The most depressed offices in the world

    Wired magazine held an interesting contest among the readers for the most depressing block . All people could send their photos with a brief description. It is simply amazing how Americans can work in such conditions.

    According to the results of the vote, David Hannels, an IT specialist from the University of Alabama, was recognized as the most unfortunate among office poor people. His “workplace,” if you can call this rat corner, was made as an extension to a massive closet with a file cabinet in a conference room with no windows next to a poorly ventilated toilet and microwave. Behind the wall is a parking lot with noisy cars. The lamp on the ceiling does not work. The stepmother who visited David was so depressed that she brought him a floor lamp, if only the guy would not be completely blind.



    2. When there are not enough workplaces in the office, normal firms send employees to a remote mode of work. But not every leader does this. Some believe that computer locations can always be found. This unfortunate person in the photo below didn’t even have a table. He pulled a cabinet from the document room and set the monitor on top of it.



    3. The depressing look of the young man in the photo speaks for itself, despite his thumbs raised. Just look at the size of his table, as well as the space under the table where theoretically you need to put your legs.



    4. Sales and marketing must work side by side. The leadership of this company took the slogan too literally. As a result, two men share an already not very spacious cube with each other. A weak one-for-two fluorescent lamp and inverted cardboard boxes add color. There is no telephone, no windows either.



    5. In Minnesota, winters are very cold, and the owner of this cube recalls this fact every time someone enters the room. The door is literally a meter behind him.



    6. You might think that all of the office spaces in these photographs are temporary. Like, a man was put on a day or two, and he immediately begins to complain. Maybe so, but there is nothing more permanent than temporary. The photo below shows the workplace of a computer technician, for whom he has been working for a whole year. Right in the corner, on the aisle, like a dog kennel. People are constantly walking behind and conversations do not subside (the guy probably already knows all the office rumors). Recently, his table began to be used for making coffee.
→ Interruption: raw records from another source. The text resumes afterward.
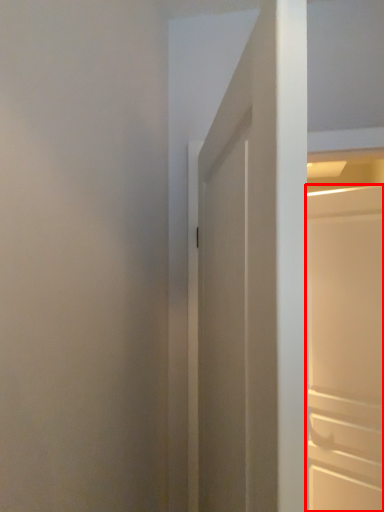 Question: From the image's perspective, where is door (annotated by the red box) located relative to door?

Choices:
 (A) below
 (B) above

Answer: (A) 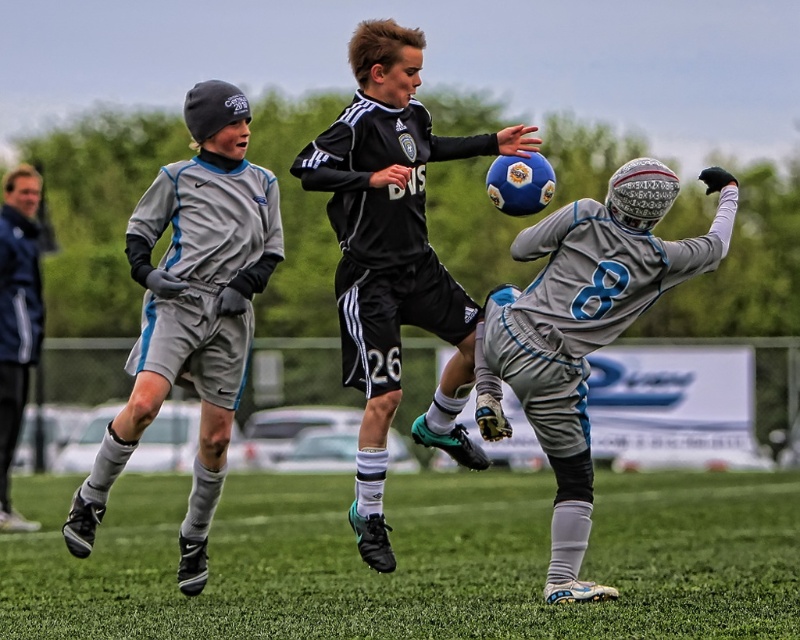 Can you confirm if black matte soccer ball at center is thinner than gray matte soccer uniform at left?

Incorrect, black matte soccer ball at center's width is not less than gray matte soccer uniform at left's.

Between black matte soccer ball at center and gray matte soccer uniform at left, which one appears on the right side from the viewer's perspective?

Positioned to the right is black matte soccer ball at center.

Image resolution: width=800 pixels, height=640 pixels. What do you see at coordinates (393, 259) in the screenshot?
I see `black matte soccer ball at center` at bounding box center [393, 259].

Image resolution: width=800 pixels, height=640 pixels. I want to click on black matte soccer ball at center, so click(x=393, y=259).

From the picture: Is green grass at center behind dark blue jacket at left?

No, it is not.

Can you confirm if green grass at center is thinner than dark blue jacket at left?

In fact, green grass at center might be wider than dark blue jacket at left.

The width and height of the screenshot is (800, 640). What are the coordinates of `green grass at center` in the screenshot? It's located at (414, 561).

Locate an element on the screen. The height and width of the screenshot is (640, 800). green grass at center is located at coordinates (414, 561).

Which is more to the left, black matte soccer ball at center or gray matte soccer jersey at center?

black matte soccer ball at center is more to the left.

Is point (381, 337) farther from viewer compared to point (717, 244)?

No, it is in front of (717, 244).

What do you see at coordinates (393, 259) in the screenshot?
I see `black matte soccer ball at center` at bounding box center [393, 259].

Locate an element on the screen. This screenshot has height=640, width=800. black matte soccer ball at center is located at coordinates (393, 259). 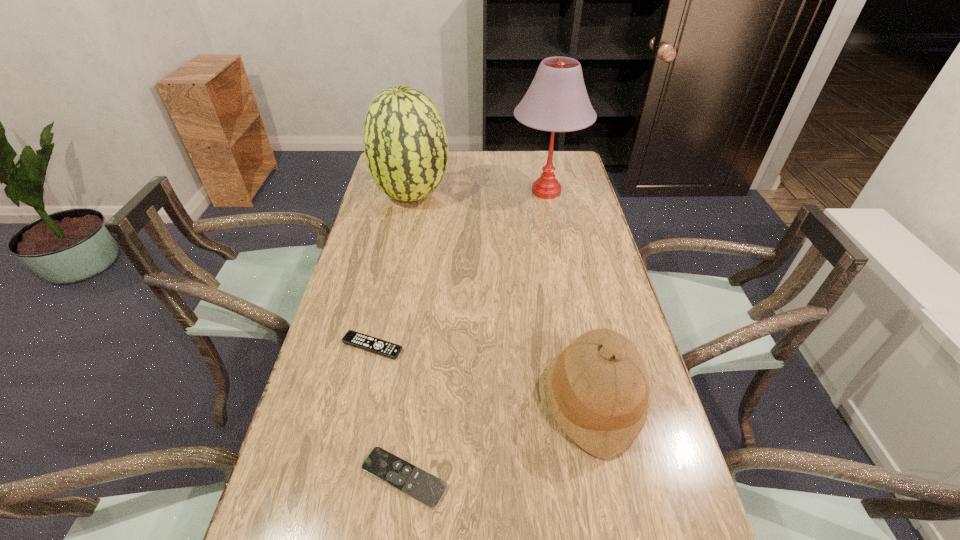 Where is `free space located 0.370m on the front-facing side of the third shortest object`? free space located 0.370m on the front-facing side of the third shortest object is located at coordinates (385, 400).

Locate an element on the screen. The image size is (960, 540). free space located on the front-facing side of the third shortest object is located at coordinates (441, 400).

Where is `free space located on the back of the farther remote control`? The width and height of the screenshot is (960, 540). free space located on the back of the farther remote control is located at coordinates (381, 308).

Locate an element on the screen. The image size is (960, 540). vacant space located 0.070m on the left of the nearer remote control is located at coordinates (326, 477).

In order to click on table lamp located in the far edge section of the desktop in this screenshot , I will do `click(557, 101)`.

Find the location of `watermelon present at the far edge`. watermelon present at the far edge is located at coordinates point(405,143).

Find the location of a particular element. The width and height of the screenshot is (960, 540). watermelon at the left edge is located at coordinates (405, 143).

You are a GUI agent. You are given a task and a screenshot of the screen. Output one action in this format:
    pyautogui.click(x=<x>, y=<y>)
    Task: Click on the table lamp that is positioned at the right edge
    The width and height of the screenshot is (960, 540).
    Given the screenshot: What is the action you would take?
    pyautogui.click(x=557, y=101)

Where is `hat that is positioned at the right edge`? The height and width of the screenshot is (540, 960). hat that is positioned at the right edge is located at coordinates (597, 388).

Image resolution: width=960 pixels, height=540 pixels. I want to click on object that is positioned at the far left corner, so click(x=405, y=143). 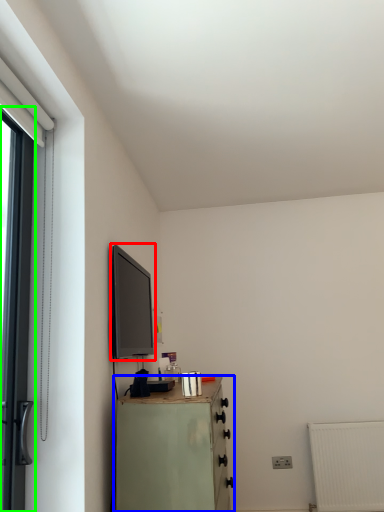 Question: Estimate the real-world distances between objects in this image. Which object is farther from window screen (highlighted by a red box), chest of drawers (highlighted by a blue box) or door (highlighted by a green box)?

Choices:
 (A) chest of drawers
 (B) door

Answer: (B) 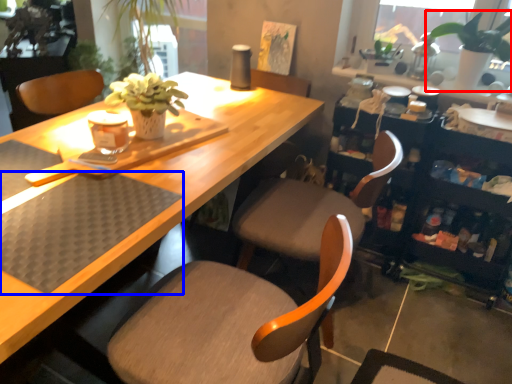 Question: Among these objects, which one is nearest to the camera, houseplant (highlighted by a red box) or wide (highlighted by a blue box)?

Choices:
 (A) houseplant
 (B) wide

Answer: (B) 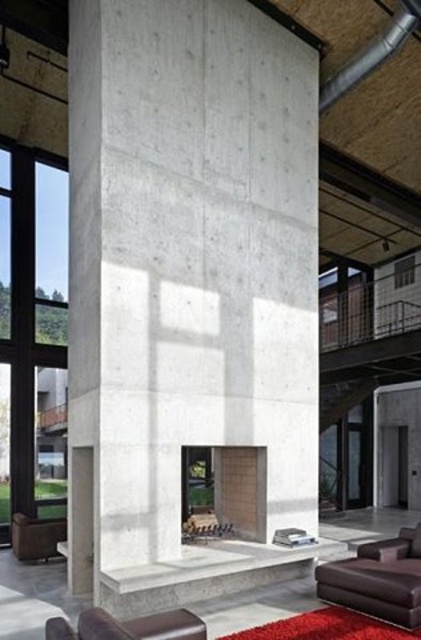 Question: Does smooth concrete fireplace at center have a lesser width compared to leather couch at lower right?

Choices:
 (A) no
 (B) yes

Answer: (B)

Question: Among these objects, which one is nearest to the camera?

Choices:
 (A) clear glass window at upper center
 (B) matte concrete fireplace at lower center
 (C) leather couch at lower right
 (D) brown leather armchair at lower left

Answer: (C)

Question: Does transparent glass window at left have a lesser width compared to leather couch at lower right?

Choices:
 (A) yes
 (B) no

Answer: (A)

Question: Based on their relative distances, which object is nearer to the brown leather armchair at lower left?

Choices:
 (A) matte concrete fireplace at lower center
 (B) clear glass window at upper center
 (C) leather couch at lower right
 (D) transparent glass window at left

Answer: (D)

Question: Which point appears closest to the camera in this image?

Choices:
 (A) (18, 557)
 (B) (402, 260)
 (C) (325, 570)

Answer: (C)

Question: Can you confirm if smooth concrete fireplace at center is positioned to the right of matte concrete fireplace at lower center?

Choices:
 (A) no
 (B) yes

Answer: (A) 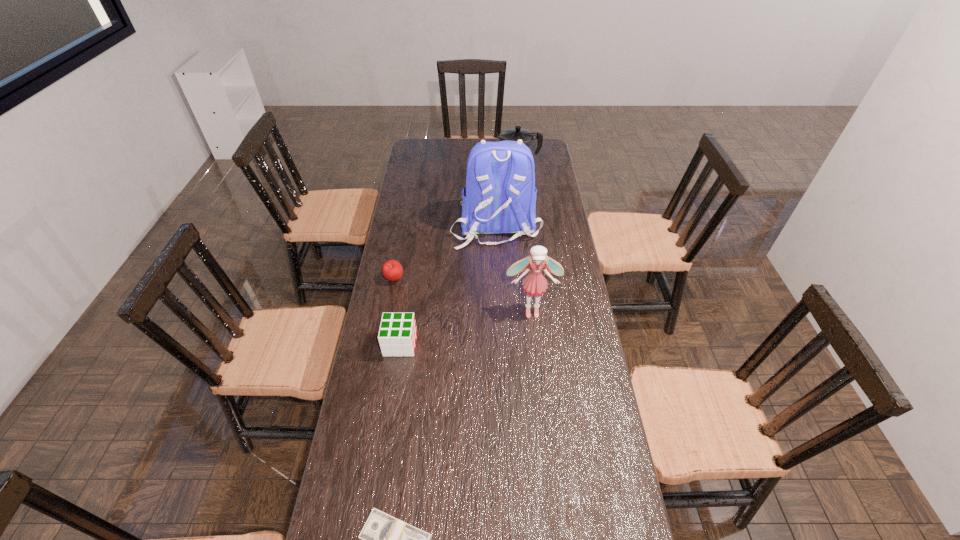 The width and height of the screenshot is (960, 540). Identify the location of vacant space that satisfies the following two spatial constraints: 1. on the front-facing side of the doll; 2. on the red face of the cube. (535, 344). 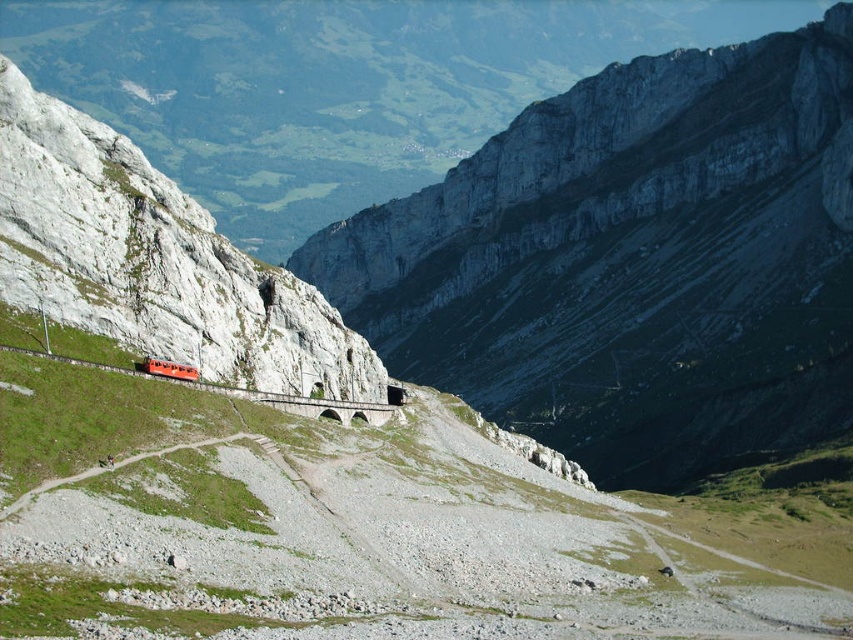 Question: Which point appears farthest from the camera in this image?

Choices:
 (A) [x=96, y=243]
 (B) [x=144, y=371]

Answer: (A)

Question: Is matte red train at left below matte orange train at center?

Choices:
 (A) yes
 (B) no

Answer: (B)

Question: Which point is farther to the camera?

Choices:
 (A) 335,349
 (B) 192,371

Answer: (A)

Question: Does matte red train at left appear under matte orange train at center?

Choices:
 (A) no
 (B) yes

Answer: (A)

Question: Among these objects, which one is farthest from the camera?

Choices:
 (A) matte red train at left
 (B) matte orange train at center

Answer: (B)

Question: Observing the image, what is the correct spatial positioning of matte red train at left in reference to matte orange train at center?

Choices:
 (A) left
 (B) right

Answer: (A) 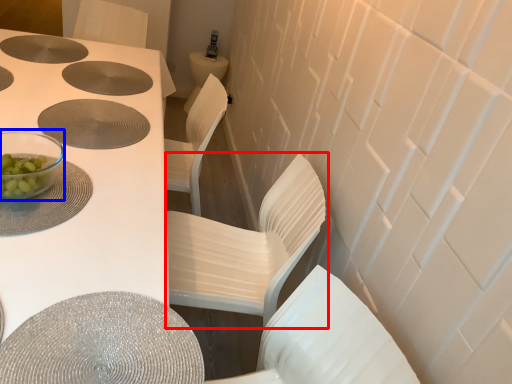 Question: Which object appears farthest to the camera in this image, chair (highlighted by a red box) or tableware (highlighted by a blue box)?

Choices:
 (A) chair
 (B) tableware

Answer: (A) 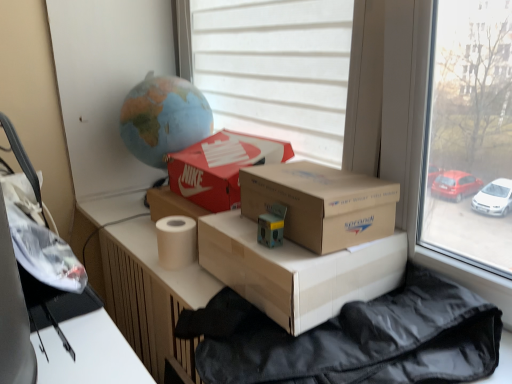 Question: Is matte cardboard box at center, which is the 3th box from top to bottom, aimed at white matte window at center, the second window viewed from the right?

Choices:
 (A) yes
 (B) no

Answer: (B)

Question: Does matte cardboard box at center, which is the 3th box from top to bottom, appear on the left side of white matte window at center, the second window viewed from the right?

Choices:
 (A) no
 (B) yes

Answer: (A)

Question: Considering the relative sizes of matte cardboard box at center, which is the 3th box from top to bottom, and white matte window at center, the second window viewed from the right, in the image provided, is matte cardboard box at center, which is the 3th box from top to bottom, smaller than white matte window at center, the second window viewed from the right,?

Choices:
 (A) no
 (B) yes

Answer: (B)

Question: From a real-world perspective, is matte cardboard box at center, which is the 3th box from top to bottom, located beneath white matte window at center, the second window viewed from the right?

Choices:
 (A) no
 (B) yes

Answer: (B)

Question: Can you confirm if matte cardboard box at center, the 1th box positioned from the bottom, is wider than white matte window at center, the 1th window from the left?

Choices:
 (A) no
 (B) yes

Answer: (B)

Question: Considering their positions, is black synthetic sleeping bag at lower right located in front of or behind matte green plastic toy at center?

Choices:
 (A) behind
 (B) front

Answer: (B)

Question: Based on their positions, is black synthetic sleeping bag at lower right located to the left or right of matte green plastic toy at center?

Choices:
 (A) left
 (B) right

Answer: (B)

Question: Choose the correct answer: Is black synthetic sleeping bag at lower right inside matte green plastic toy at center or outside it?

Choices:
 (A) inside
 (B) outside

Answer: (B)

Question: In terms of height, does black synthetic sleeping bag at lower right look taller or shorter compared to matte green plastic toy at center?

Choices:
 (A) tall
 (B) short

Answer: (A)

Question: Is brown cardboard box at center, the 2th box from the top, situated inside matte green plastic toy at center or outside?

Choices:
 (A) outside
 (B) inside

Answer: (A)

Question: Based on their positions, is brown cardboard box at center, arranged as the 2th box when ordered from the bottom, located to the left or right of matte green plastic toy at center?

Choices:
 (A) left
 (B) right

Answer: (B)

Question: From the image's perspective, is brown cardboard box at center, arranged as the 2th box when ordered from the bottom, located above or below matte green plastic toy at center?

Choices:
 (A) below
 (B) above

Answer: (B)

Question: From their relative heights in the image, would you say brown cardboard box at center, arranged as the 2th box when ordered from the bottom, is taller or shorter than matte green plastic toy at center?

Choices:
 (A) tall
 (B) short

Answer: (A)

Question: Based on their positions, is white matte window at center, the 1th window from the left, located to the left or right of beige matte toilet paper at center?

Choices:
 (A) right
 (B) left

Answer: (A)

Question: Is white matte window at center, the 1th window from the left, wider or thinner than beige matte toilet paper at center?

Choices:
 (A) wide
 (B) thin

Answer: (B) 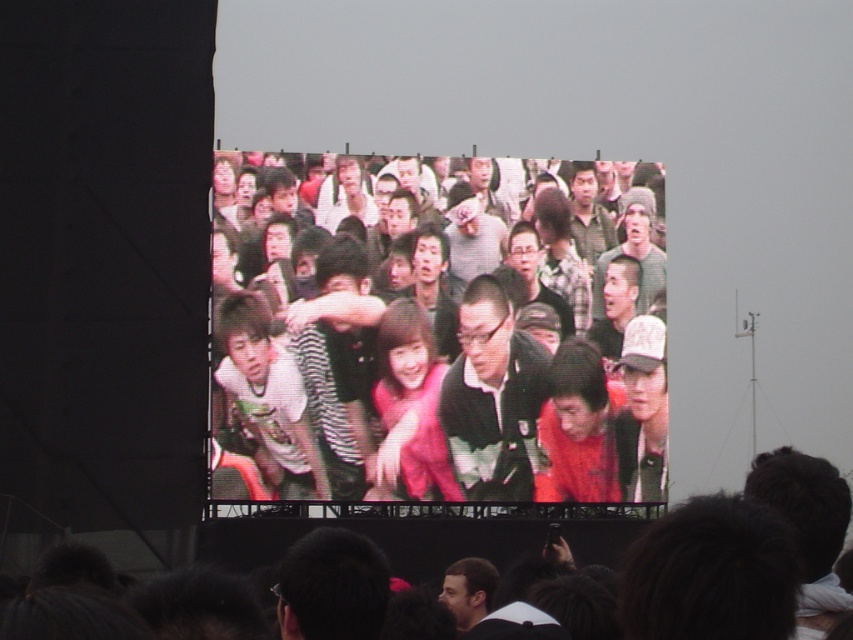 You are a photographer at the event and want to capture a photo that includes both the matte black jacket at center and the pink fabric crowd at center. Which object should you focus on first to ensure both are in the frame?

The pink fabric crowd at center is behind matte black jacket at center, so you should focus on the matte black jacket at center first to ensure both are in the frame.

You are standing in the crowd at the outdoor event and want to find the person wearing the matte black jacket at center. According to the coordinates given, where should you look relative to your current position?

The matte black jacket at center is located at the coordinates point (457, 346), which is slightly to the right and just below the center of the frame. To find it, look slightly to your right and a bit downward from the center point.

You are standing at the camera position and want to throw a paper airplane to the matte black jacket at center. Considering the distance, is it feasible?

The distance between the matte black jacket at center and the camera is 142.29 meters. Throwing a paper airplane that far is not feasible as typical paper airplanes have a maximum range of around 30 meters. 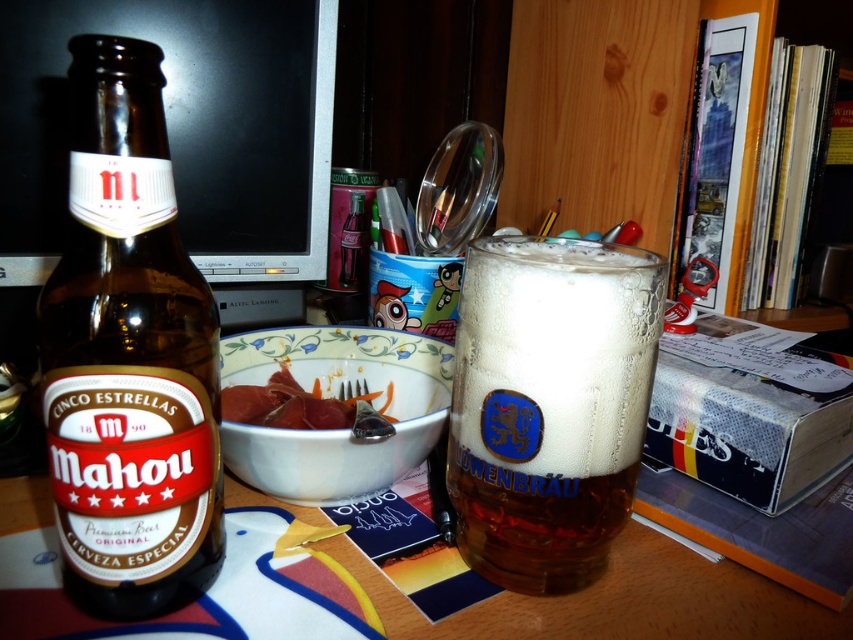 Who is more forward, (x=474, y=570) or (x=294, y=404)?

Positioned in front is point (x=474, y=570).

Is the position of translucent glass mug at center less distant than that of smooth pinkish meat at center?

Yes, it is.

Is point (485, 500) farther from viewer compared to point (270, 401)?

No, (485, 500) is closer to viewer.

Identify the location of translucent glass mug at center. pyautogui.click(x=549, y=404).

Is brown glass bottle at left further to camera compared to translucent glass mug at center?

That is False.

I want to click on brown glass bottle at left, so click(128, 353).

Locate an element on the screen. This screenshot has height=640, width=853. brown glass bottle at left is located at coordinates (128, 353).

The image size is (853, 640). Identify the location of brown glass bottle at left. (128, 353).

Between point (131, 560) and point (373, 346), which one is positioned behind?

Positioned behind is point (373, 346).

You are a GUI agent. You are given a task and a screenshot of the screen. Output one action in this format:
    pyautogui.click(x=<x>, y=<y>)
    Task: Click on the brown glass bottle at left
    The width and height of the screenshot is (853, 640).
    Given the screenshot: What is the action you would take?
    pyautogui.click(x=128, y=353) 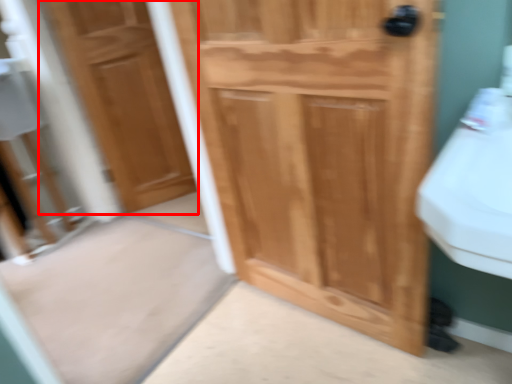 Question: Observing the image, what is the correct spatial positioning of door (annotated by the red box) in reference to door?

Choices:
 (A) right
 (B) left

Answer: (B) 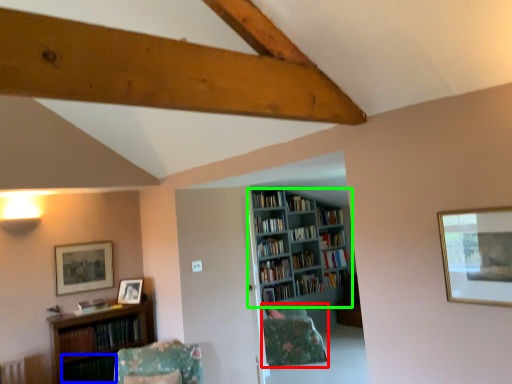 Question: Estimate the real-world distances between objects in this image. Which object is farther from pillow (highlighted by a red box), book (highlighted by a blue box) or bookcase (highlighted by a green box)?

    7. If you are on the marina of San Francisco, take a tour of the USS Pampanito submarine during World War II. When you see this tiny corner, measured in centimeters, you won’t even realize that it was also someone’s cube.



    8. This guy returned from the meeting and found that all the furniture was gone. He sat in the only remaining chair and spent an entire hour there in woeful thought, until someone told him that his office was simply moved to another place.



    9. The huge corporation, which is engaged in sea transportation and turns millions of dollars, did not find anything better than to build a workplace for a contract hired contractor in a 15-meter steel cargo container. To simply turn on the light in the morning, he pulls a 30-meter cable to the power substation. In winter, he connects a small portable heater, so as not to die from the cold in this iron crypt. There is nothing even to talk about the quality of GSM and WiFi reception.



    10. In the photo below is a typical anthill of the cheapest and smallest cubes you can think of.



    11. When you look at this shot, the thought comes that the author is just a bad photographer, but he assures that the photograph accurately conveys the lighting that is in his office. More precisely, which is almost not there.